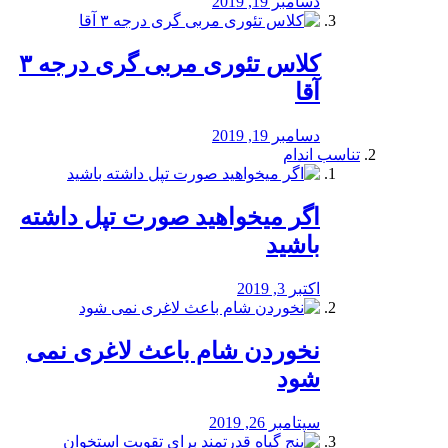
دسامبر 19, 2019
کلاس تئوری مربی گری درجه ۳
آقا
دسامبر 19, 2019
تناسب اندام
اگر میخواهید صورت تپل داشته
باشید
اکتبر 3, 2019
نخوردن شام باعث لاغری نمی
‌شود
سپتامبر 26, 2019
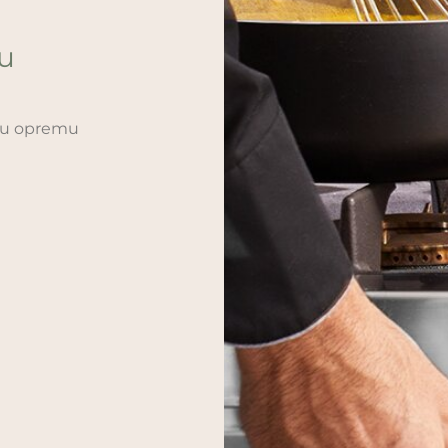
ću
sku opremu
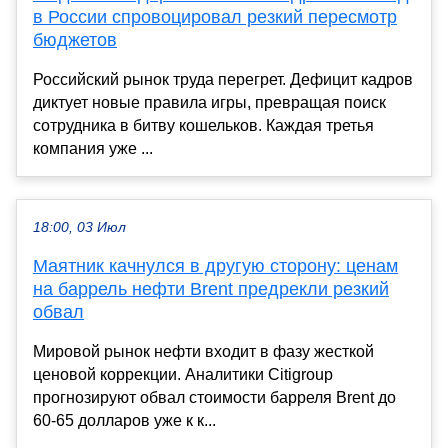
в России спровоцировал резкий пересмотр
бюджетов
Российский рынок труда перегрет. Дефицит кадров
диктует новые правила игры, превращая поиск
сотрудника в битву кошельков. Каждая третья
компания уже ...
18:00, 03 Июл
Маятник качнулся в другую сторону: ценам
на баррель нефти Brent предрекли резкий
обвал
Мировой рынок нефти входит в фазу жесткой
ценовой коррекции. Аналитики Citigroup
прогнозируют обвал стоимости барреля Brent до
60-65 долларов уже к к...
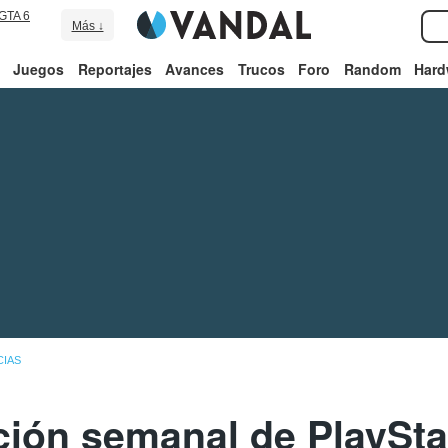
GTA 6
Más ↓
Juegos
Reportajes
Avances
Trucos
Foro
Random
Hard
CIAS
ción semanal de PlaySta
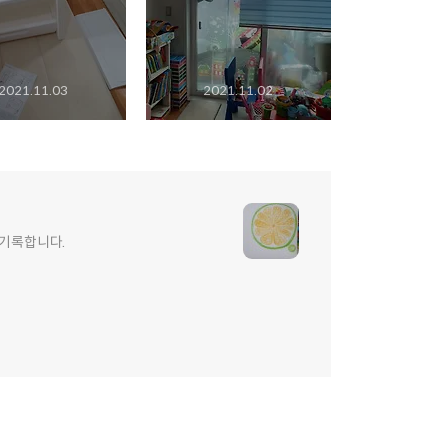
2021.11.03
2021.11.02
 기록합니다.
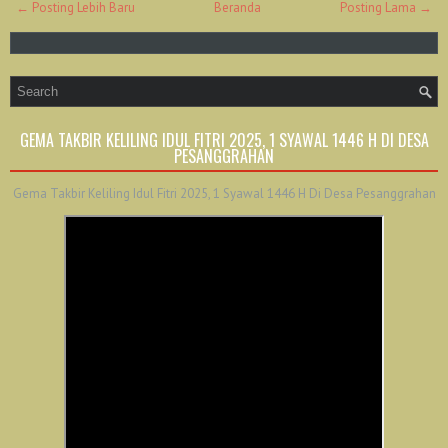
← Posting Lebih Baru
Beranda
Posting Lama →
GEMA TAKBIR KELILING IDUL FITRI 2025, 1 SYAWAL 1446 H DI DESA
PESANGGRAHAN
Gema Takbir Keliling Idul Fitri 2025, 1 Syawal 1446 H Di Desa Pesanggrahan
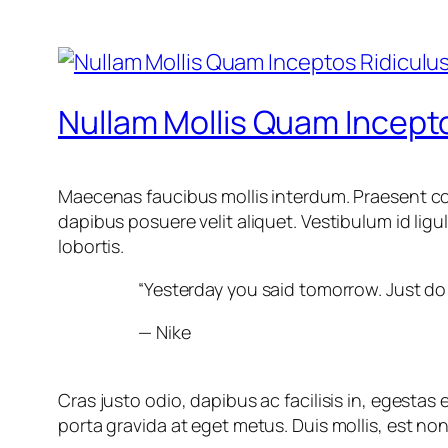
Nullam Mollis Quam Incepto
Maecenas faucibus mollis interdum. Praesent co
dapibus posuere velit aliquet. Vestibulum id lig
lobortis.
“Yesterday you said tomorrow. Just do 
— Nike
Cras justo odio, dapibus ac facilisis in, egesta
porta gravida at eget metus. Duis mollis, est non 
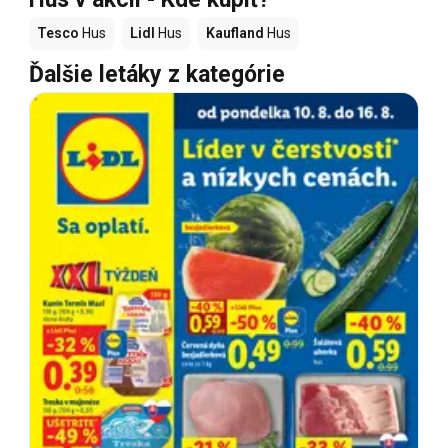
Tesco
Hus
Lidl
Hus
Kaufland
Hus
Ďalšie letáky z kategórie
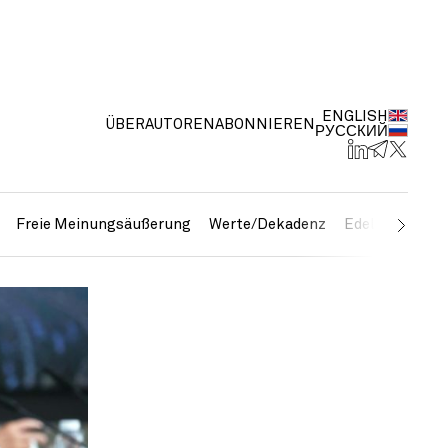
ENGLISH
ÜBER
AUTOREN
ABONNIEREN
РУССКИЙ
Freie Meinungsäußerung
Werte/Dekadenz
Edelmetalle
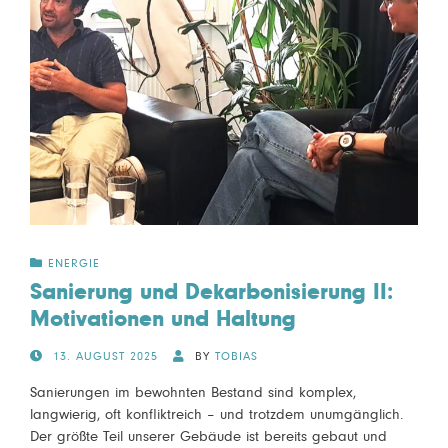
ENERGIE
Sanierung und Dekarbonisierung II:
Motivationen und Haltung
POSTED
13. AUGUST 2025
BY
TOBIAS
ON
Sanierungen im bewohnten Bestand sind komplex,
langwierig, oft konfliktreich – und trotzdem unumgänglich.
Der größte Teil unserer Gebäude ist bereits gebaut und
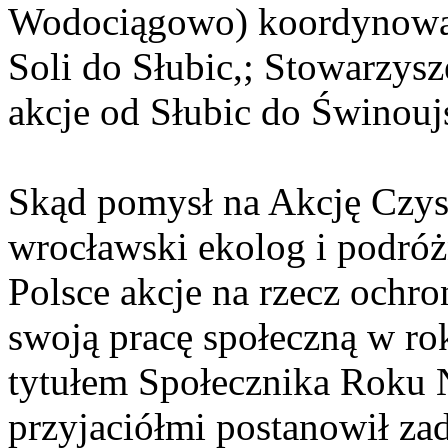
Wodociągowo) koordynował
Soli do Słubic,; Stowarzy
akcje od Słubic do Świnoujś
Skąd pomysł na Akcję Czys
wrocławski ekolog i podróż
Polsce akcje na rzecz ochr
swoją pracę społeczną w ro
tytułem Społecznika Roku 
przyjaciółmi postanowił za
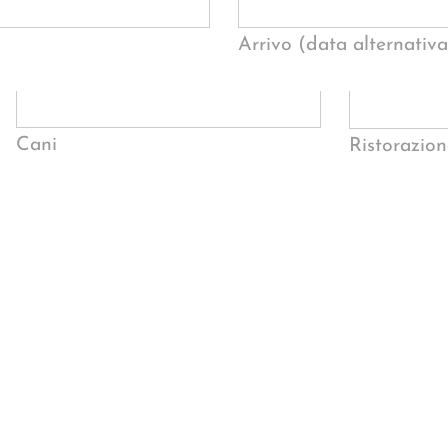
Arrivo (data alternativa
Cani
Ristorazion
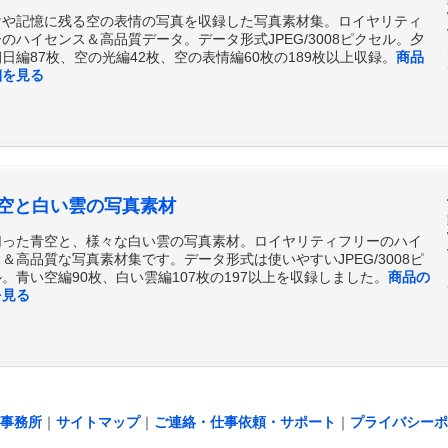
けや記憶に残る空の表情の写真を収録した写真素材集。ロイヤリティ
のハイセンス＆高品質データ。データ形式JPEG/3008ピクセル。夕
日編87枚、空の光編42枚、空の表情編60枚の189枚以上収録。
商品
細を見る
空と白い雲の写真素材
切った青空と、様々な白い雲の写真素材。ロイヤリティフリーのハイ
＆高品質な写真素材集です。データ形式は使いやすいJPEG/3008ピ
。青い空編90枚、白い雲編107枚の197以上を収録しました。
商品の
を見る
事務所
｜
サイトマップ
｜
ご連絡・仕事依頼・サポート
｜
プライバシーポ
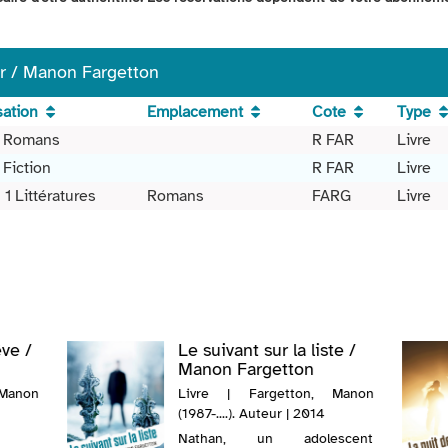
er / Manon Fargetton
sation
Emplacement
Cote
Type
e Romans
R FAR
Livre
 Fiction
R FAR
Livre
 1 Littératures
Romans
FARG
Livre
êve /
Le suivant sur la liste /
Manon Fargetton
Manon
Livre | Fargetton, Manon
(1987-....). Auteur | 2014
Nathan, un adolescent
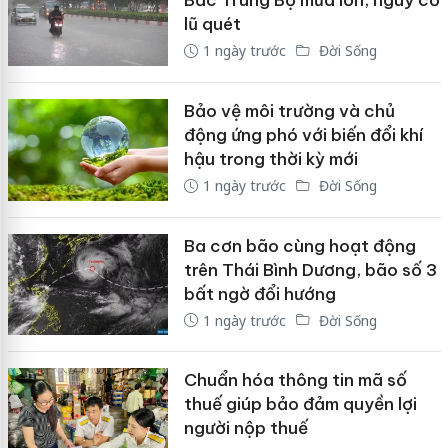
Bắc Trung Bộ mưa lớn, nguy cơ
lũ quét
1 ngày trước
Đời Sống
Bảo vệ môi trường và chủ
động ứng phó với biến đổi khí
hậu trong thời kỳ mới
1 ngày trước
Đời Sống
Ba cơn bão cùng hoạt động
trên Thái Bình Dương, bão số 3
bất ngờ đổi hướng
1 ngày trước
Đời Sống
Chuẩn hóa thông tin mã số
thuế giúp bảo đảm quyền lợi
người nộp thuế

===

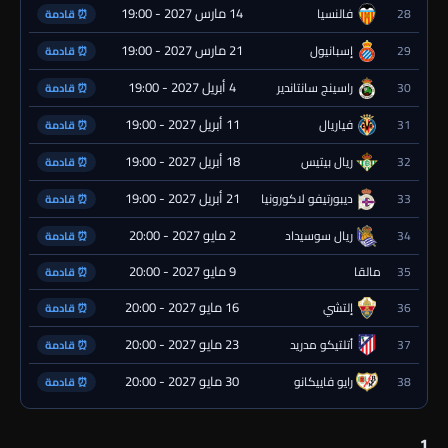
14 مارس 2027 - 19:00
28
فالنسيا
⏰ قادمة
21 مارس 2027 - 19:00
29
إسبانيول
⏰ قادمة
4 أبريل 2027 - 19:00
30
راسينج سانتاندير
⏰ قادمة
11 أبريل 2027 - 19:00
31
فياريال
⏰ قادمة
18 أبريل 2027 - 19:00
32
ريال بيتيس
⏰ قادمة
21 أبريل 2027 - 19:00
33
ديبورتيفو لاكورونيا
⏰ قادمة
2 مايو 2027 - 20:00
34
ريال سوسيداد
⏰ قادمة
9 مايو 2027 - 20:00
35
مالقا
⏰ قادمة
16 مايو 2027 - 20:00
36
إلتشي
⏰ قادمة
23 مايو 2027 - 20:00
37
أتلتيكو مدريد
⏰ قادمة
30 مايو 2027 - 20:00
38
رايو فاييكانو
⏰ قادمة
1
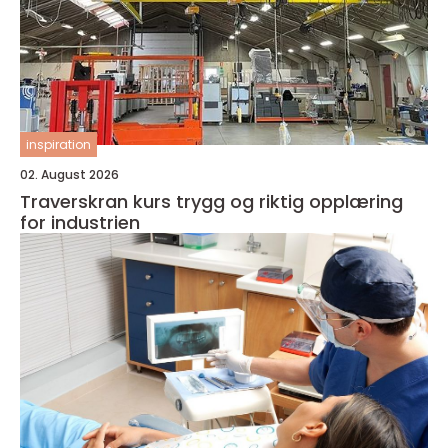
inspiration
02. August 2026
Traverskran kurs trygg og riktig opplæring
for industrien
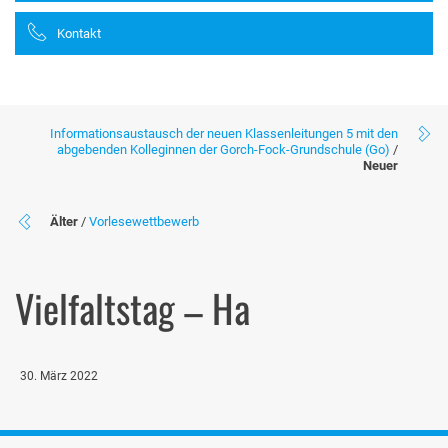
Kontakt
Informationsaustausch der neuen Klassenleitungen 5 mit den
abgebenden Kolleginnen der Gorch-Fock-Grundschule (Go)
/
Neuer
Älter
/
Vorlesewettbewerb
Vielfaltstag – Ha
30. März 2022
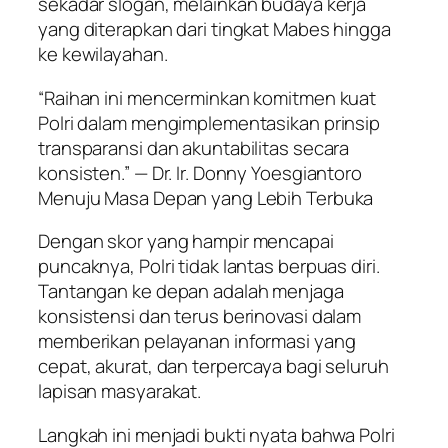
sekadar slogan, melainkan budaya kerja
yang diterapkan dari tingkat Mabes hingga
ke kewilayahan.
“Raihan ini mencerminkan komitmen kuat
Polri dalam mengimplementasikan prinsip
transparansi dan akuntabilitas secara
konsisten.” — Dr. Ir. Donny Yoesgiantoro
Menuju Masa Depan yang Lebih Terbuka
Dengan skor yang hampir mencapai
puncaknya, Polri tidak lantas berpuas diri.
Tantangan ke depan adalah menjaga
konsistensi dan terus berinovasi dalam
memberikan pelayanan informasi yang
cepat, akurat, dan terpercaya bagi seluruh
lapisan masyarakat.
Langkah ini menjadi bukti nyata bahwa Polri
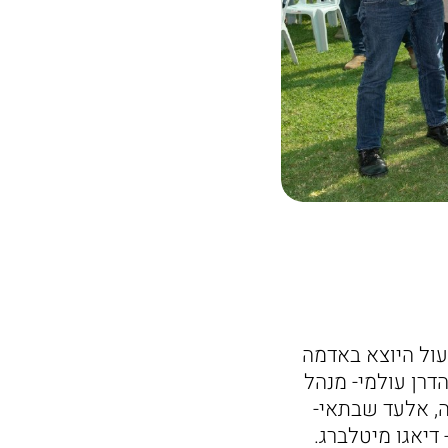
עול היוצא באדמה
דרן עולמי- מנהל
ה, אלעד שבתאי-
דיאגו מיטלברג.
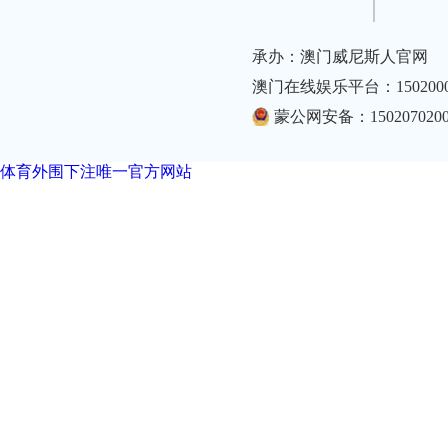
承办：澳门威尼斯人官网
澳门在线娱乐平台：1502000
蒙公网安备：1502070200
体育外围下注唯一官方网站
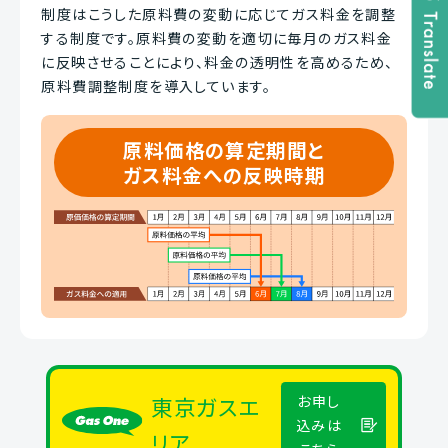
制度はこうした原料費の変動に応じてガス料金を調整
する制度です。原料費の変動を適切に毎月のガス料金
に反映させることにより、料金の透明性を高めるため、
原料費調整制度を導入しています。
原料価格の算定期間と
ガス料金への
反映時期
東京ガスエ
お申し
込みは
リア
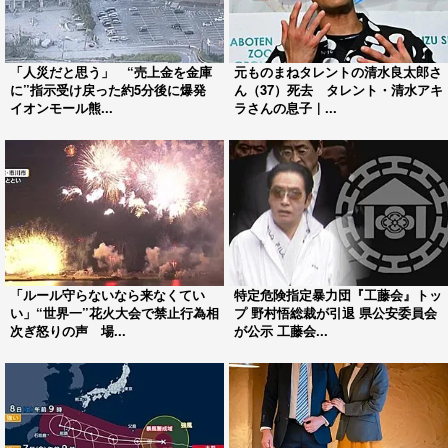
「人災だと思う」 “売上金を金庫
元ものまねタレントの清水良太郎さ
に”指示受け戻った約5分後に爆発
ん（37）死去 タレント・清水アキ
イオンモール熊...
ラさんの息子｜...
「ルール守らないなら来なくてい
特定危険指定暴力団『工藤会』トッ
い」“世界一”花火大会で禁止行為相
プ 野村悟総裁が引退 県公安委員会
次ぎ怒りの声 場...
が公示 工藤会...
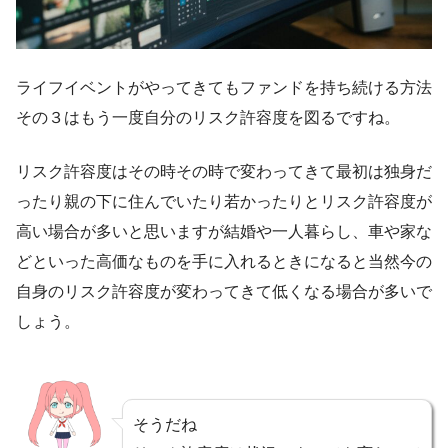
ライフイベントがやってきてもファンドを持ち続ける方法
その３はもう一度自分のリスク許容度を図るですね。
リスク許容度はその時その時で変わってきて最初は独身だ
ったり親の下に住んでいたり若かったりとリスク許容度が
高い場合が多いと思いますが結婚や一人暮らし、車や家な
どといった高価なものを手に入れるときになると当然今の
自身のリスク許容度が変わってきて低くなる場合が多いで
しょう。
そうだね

===

Select every line of the material above holding the word "нефти" and copy it.

__Output__.
на баррель нефти Brent предрекли резкий
Мировой рынок нефти входит в фазу жесткой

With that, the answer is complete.